RAW DATA Start Marker
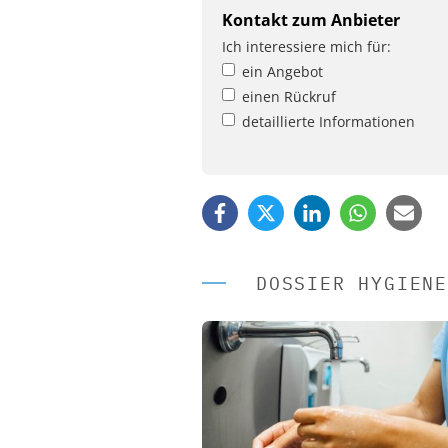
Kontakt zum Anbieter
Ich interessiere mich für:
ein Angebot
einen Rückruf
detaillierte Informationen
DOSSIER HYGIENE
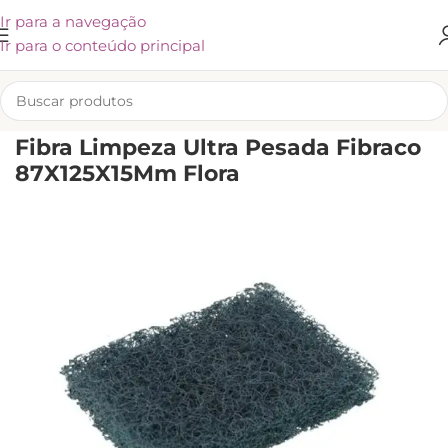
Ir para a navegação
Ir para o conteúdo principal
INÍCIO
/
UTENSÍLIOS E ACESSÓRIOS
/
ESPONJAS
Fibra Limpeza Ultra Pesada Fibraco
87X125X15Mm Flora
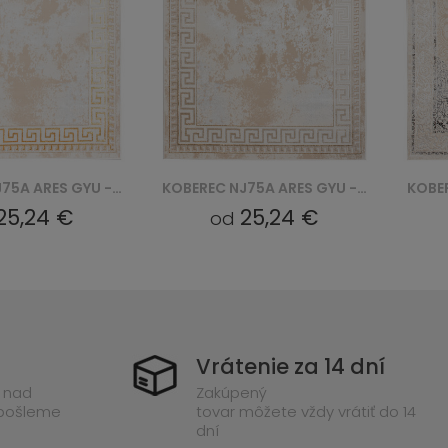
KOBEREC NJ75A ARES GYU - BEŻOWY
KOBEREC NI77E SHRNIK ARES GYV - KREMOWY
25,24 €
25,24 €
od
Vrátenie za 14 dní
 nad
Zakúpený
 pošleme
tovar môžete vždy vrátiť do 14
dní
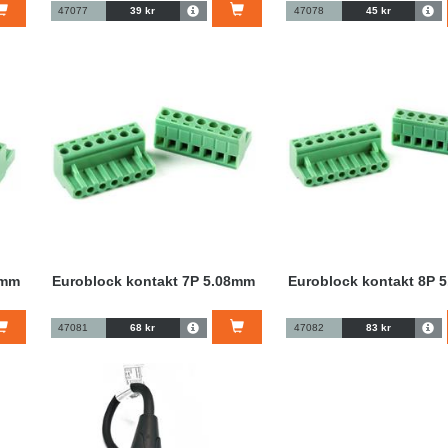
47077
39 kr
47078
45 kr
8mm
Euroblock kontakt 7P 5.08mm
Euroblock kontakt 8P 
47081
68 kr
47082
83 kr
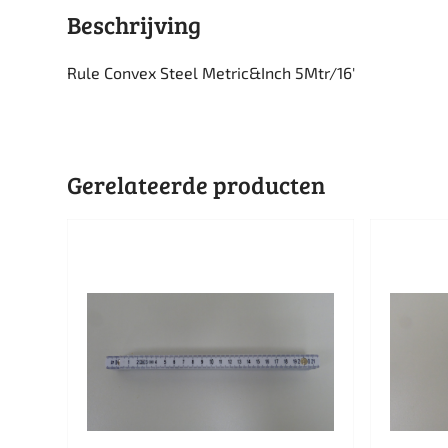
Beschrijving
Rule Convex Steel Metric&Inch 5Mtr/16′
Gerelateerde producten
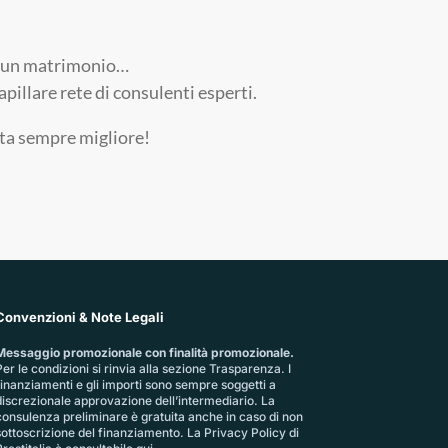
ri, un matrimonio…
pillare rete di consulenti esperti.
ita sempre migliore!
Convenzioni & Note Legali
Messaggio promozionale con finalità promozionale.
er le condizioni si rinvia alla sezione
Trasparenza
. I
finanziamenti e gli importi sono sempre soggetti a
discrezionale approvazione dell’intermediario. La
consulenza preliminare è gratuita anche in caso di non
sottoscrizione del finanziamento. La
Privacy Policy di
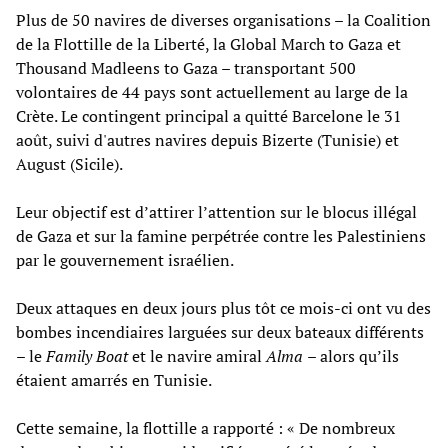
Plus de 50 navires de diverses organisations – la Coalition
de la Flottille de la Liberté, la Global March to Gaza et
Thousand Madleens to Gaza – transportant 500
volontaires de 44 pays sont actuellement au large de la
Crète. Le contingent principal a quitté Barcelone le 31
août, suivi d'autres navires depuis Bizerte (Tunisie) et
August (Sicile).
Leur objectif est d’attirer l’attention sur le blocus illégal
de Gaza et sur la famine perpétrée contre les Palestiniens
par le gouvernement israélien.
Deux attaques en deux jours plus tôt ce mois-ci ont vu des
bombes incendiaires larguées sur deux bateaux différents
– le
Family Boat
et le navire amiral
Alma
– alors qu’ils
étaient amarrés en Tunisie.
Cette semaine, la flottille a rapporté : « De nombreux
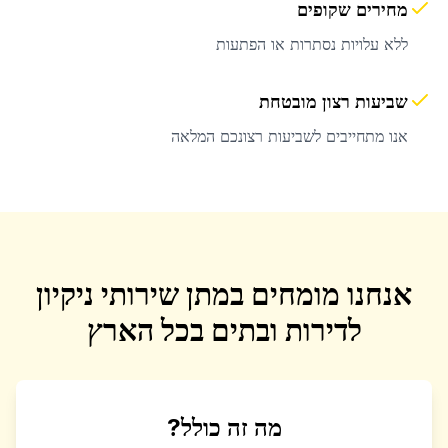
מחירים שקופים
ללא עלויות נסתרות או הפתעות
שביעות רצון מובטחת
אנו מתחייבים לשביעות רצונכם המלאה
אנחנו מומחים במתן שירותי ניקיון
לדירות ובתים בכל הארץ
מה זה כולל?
RAW DATA End Marker
The reply must match the records exactly, apart from the pictures, which are left out.

> [TASK RESULT]:
Kontakt zum Anbieter
Ich interessiere mich für:
ein Angebot
einen Rückruf
detaillierte Informationen
DOSSIER HYGIENE
Ir para a navegação
Ir para o conteúdo principal
INÍCIO
/
UTENSÍLIOS E ACESSÓRIOS
/
ESPONJAS
Fibra Limpeza Ultra Pesada Fibraco
87X125X15Mm Flora
KOBEREC NJ75A ARES GYU - BEŻOWY
KOBEREC NI77E SHRNIK ARES GYV - KREMOWY
25,24 €
25,24 €
od
Vrátenie za 14 dní
 nad
Zakúpený
 pošleme
tovar môžete vždy vrátiť do 14
dní
47077
39 kr
47078
45 kr
8mm
Euroblock kontakt 7P 5.08mm
Euroblock kontakt 8P 
47081
68 kr
47082
83 kr
Beschrijving
Rule Convex Steel Metric&Inch 5Mtr/16′
Gerelateerde producten
ri, un matrimonio…
pillare rete di consulenti esperti.
ita sempre migliore!
Convenzioni & Note Legali
Messaggio promozionale con finalità promozionale.
er le condizioni si rinvia alla sezione
Trasparenza
. I
finanziamenti e gli importi sono sempre soggetti a
discrezionale approvazione dell’intermediario. La
consulenza preliminare è gratuita anche in caso di non
sottoscrizione del finanziamento. La
Privacy Policy di
Plus de 50 navires de diverses organisations – la Coalition
de la Flottille de la Liberté, la Global March to Gaza et
Thousand Madleens to Gaza – transportant 500
volontaires de 44 pays sont actuellement au large de la
Crète. Le contingent principal a quitté Barcelone le 31
août, suivi d'autres navires depuis Bizerte (Tunisie) et
August (Sicile).
Leur objectif est d’attirer l’attention sur le blocus illégal
de Gaza et sur la famine perpétrée contre les Palestiniens
par le gouvernement israélien.
Deux attaques en deux jours plus tôt ce mois-ci ont vu des
bombes incendiaires larguées sur deux bateaux différents
– le
Family Boat
et le navire amiral
Alma
– alors qu’ils
étaient amarrés en Tunisie.
Cette semaine, la flottille a rapporté : « De nombreux
מחירים שקופים
ללא עלויות נסתרות או הפתעות
שביעות רצון מובטחת
אנו מתחייבים לשביעות רצונכם המלאה
אנחנו מומחים במתן שירותי ניקיון
לדירות ובתים בכל הארץ
מה זה כולל?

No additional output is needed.